Attacking machine learning with adversarial examples

To give an example of how a simple defense can fail, let’s consider why a technique called “gradient masking” does not work.

Gradient masking” is a term introduced in _Practical Black-Box Attacks against Deep Learning Systems using Adversarial Examples_⁠(opens in a new window). to describe an entire category of failed defense methods that work by trying to deny the attacker access to a useful gradient.

Most adversarial example construction techniques use the gradient of the model to make an attack. In other words, they look at a picture of an airplane, they test which direction in picture space makes the probability of the “cat” class increase, and then they give a little push (in other words, they perturb the input) in that direction. The new, modified image is mis-recognized as a cat.

But what if there were no gradient — what if an infinitesimal modification to the image caused no change in the output of the model? This seems to provide some defense because the attacker does not know which way to “push” the image.

We can easily imagine some very trivial ways to get rid of the gradient. For example, most image classification models can be run in two modes: one mode where they output just the identity of the most likely class, and one mode where they output probabilities. If the model’s output is “99.9% airplane, 0.1% cat”, then a little tiny change to the input gives a little tiny change to the output, and the gradient tells us which changes will increase the probability of the “cat” class. If we run the model in a mode where the output is just “airplane”, then a little tiny change to the input will not change the output at all, and the gradient does not tell us anything.

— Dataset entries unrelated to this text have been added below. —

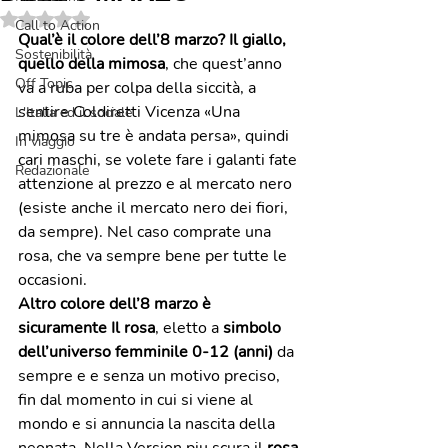
Valutazione NaN stelle su 5.
Call to Action
Qual’è il colore dell’8 marzo? Il giallo, 
Sostenibilità
quello della mimosa
, che quest’anno 
Off Topic
va a ruba per colpa della siccità, a 
sentire Coldiretti Vicenza «Una 
L'Italia ed il sociale
mimosa su tre è andata persa», quindi 
In viaggio
cari maschi, se volete fare i galanti fate 
Redazionale
attenzione al prezzo e al mercato nero 
(esiste anche il mercato nero dei fiori, 
da sempre). Nel caso comprate una 
rosa, che va sempre bene per tutte le 
occasioni. 
Altro colore dell’8 marzo è 
sicuramente Il rosa
, eletto a 
simbolo 
dell’universo femminile 0-12 (anni)
 da 
sempre e e senza un motivo preciso, 
fin dal momento in cui si viene al 
mondo e si annuncia la nascita della 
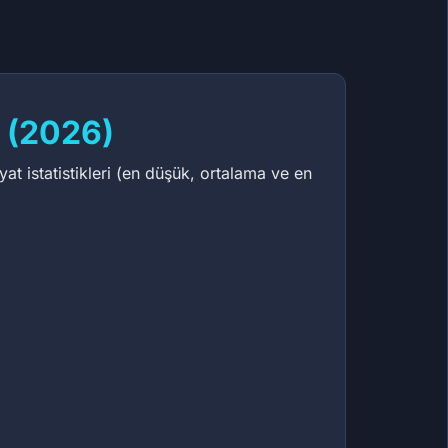
 (2026)
at istatistikleri (en düşük, ortalama ve en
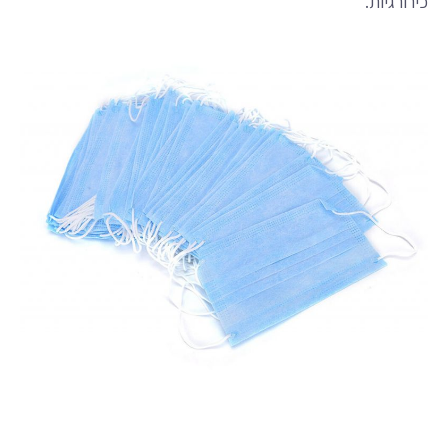
כירורגיות.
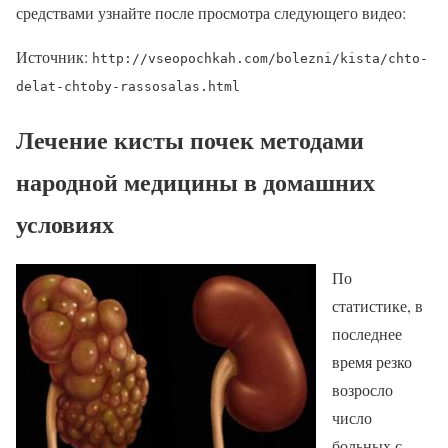
средствами узнайте после просмотра следующего видео:
Источник:
http://vseopochkah.com/bolezni/kista/chto-
delat-chtoby-rassosalas.html
Лечение кисты почек методами
народной медицины в домашних
условиях
По
статистике, в
последнее
время резко
возросло
число
больных с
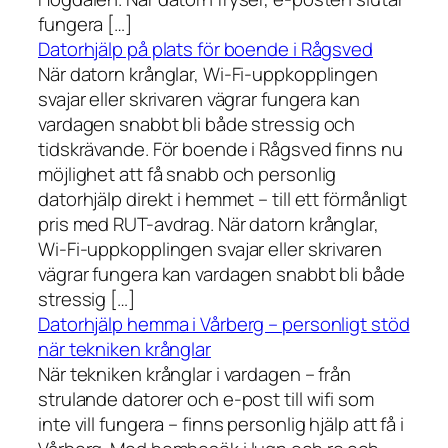
fungera […]
Datorhjälp på plats för boende i Rågsved
När datorn krånglar, Wi-Fi-uppkopplingen
svajar eller skrivaren vägrar fungera kan
vardagen snabbt bli både stressig och
tidskrävande. För boende i Rågsved finns nu
möjlighet att få snabb och personlig
datorhjälp direkt i hemmet – till ett förmånligt
pris med RUT-avdrag. När datorn krånglar,
Wi-Fi-uppkopplingen svajar eller skrivaren
vägrar fungera kan vardagen snabbt bli både
stressig […]
Datorhjälp hemma i Vårberg – personligt stöd
när tekniken krånglar
När tekniken krånglar i vardagen – från
strulande datorer och e-post till wifi som
inte vill fungera – finns personlig hjälp att få i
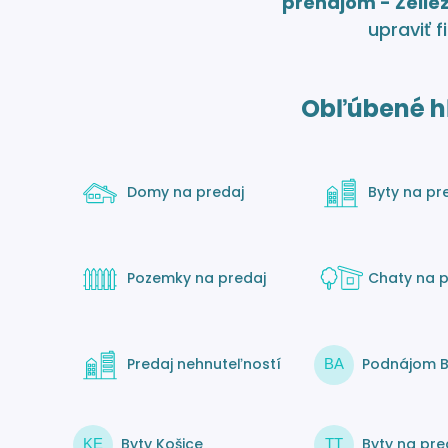
prenájom - Želie
upraviť fi
Obľúbené h
Domy na predaj
Byty na pr
Pozemky na predaj
Chaty na p
Predaj nehnuteľností
Podnájom B
BA
Byty Košice
Byty na pre
KE
TT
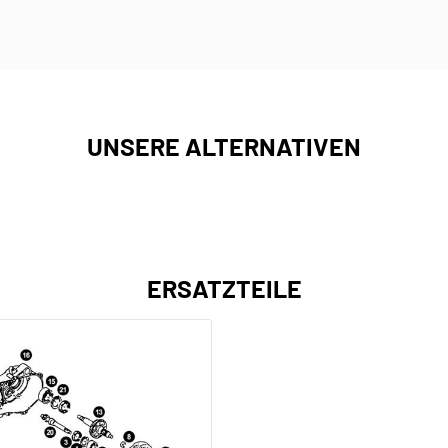
UNSERE ALTERNATIVEN
ERSATZTEILE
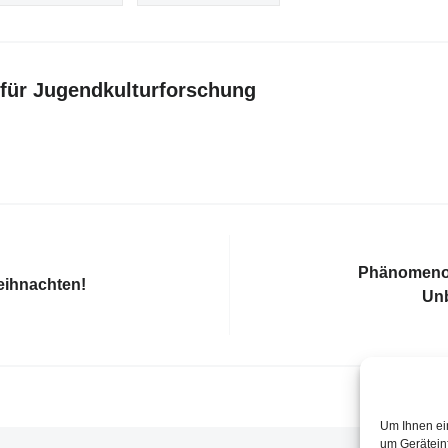
t für Jugendkulturforschung
Phänomenol
eihnachten!
Un
Um Ihnen ei
um Gerätein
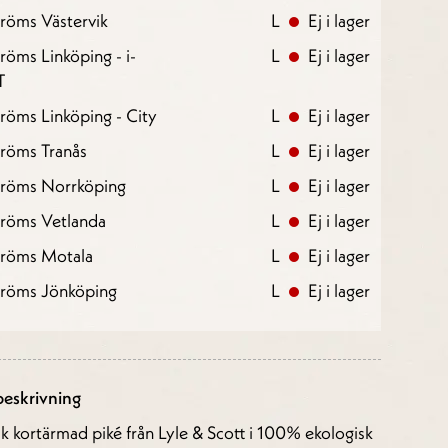
röms Västervik
L
Ej i lager
röms Linköping - i-
L
Ej i lager
T
röms Linköping - City
L
Ej i lager
röms Tranås
L
Ej i lager
tröms Norrköping
L
Ej i lager
tröms Vetlanda
L
Ej i lager
tröms Motala
L
Ej i lager
tröms Jönköping
L
Ej i lager
eskrivning
sk kortärmad piké från Lyle & Scott i 100% ekologisk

Let’s run a thought experiment to see how well we could defend our model against adversarial examples by running it in “most likely class” mode instead of “probability mode.” The attacker no longer knows where to go to find inputs that will be classified as cats, so we might have some defense. Unfortunately, every image that was classified as a cat before is still classified as a cat now. If the attacker can guess which points are adversarial examples, those points will still be misclassified. We haven’t made the model more robust; we have just given the attacker fewer clues to figure out where the holes in the models defense are.

Even more unfortunately, it turns out that the attacker has a very good strategy for guessing where the holes in the defense are. The attacker can train their own model, a smooth model that has a gradient, make adversarial examples for their model, and then deploy those adversarial examples against our non-smooth model. Very often, our model will misclassify these examples too. In the end, our thought experiment reveals that hiding the gradient didn’t get us anywhere.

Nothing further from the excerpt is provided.